**Problem to work on**
In how many lines of the records does the word "Roblox" appear? Reply with the number and nothing else.

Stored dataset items
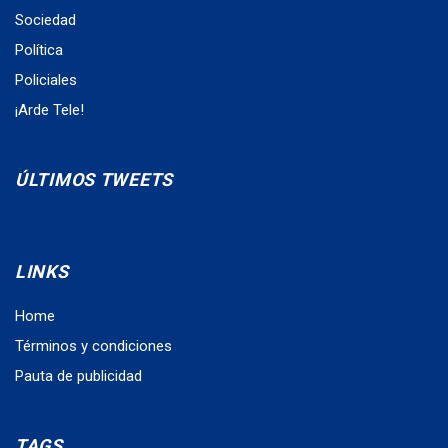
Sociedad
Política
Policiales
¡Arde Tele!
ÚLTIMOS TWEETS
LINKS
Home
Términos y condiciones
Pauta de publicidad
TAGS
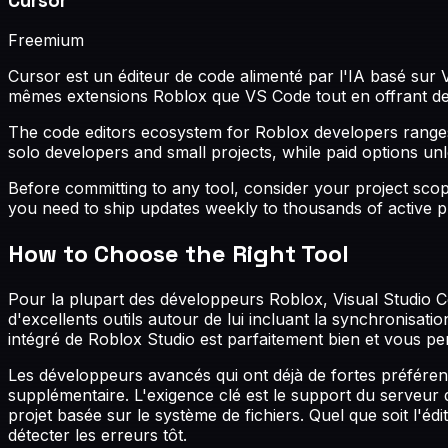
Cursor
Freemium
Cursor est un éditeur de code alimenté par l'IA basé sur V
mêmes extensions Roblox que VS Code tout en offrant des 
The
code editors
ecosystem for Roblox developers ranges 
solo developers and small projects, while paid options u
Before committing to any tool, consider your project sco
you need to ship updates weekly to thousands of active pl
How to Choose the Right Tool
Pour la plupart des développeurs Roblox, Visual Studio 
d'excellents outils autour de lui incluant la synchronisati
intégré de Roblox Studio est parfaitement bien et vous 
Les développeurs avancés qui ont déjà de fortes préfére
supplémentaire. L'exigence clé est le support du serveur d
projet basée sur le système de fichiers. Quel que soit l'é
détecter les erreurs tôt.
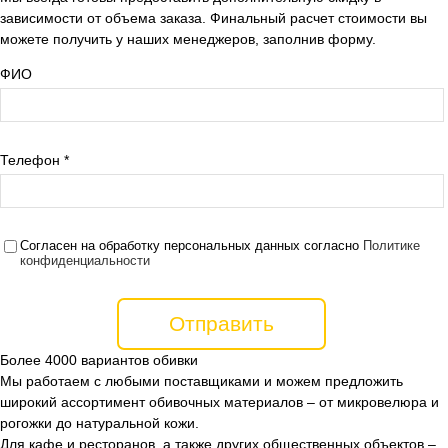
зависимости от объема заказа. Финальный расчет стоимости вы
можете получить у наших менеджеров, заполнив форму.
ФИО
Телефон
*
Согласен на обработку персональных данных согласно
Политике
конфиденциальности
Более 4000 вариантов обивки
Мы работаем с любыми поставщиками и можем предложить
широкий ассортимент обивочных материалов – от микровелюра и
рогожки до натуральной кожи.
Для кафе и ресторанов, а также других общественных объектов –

**Output for this exercise**
4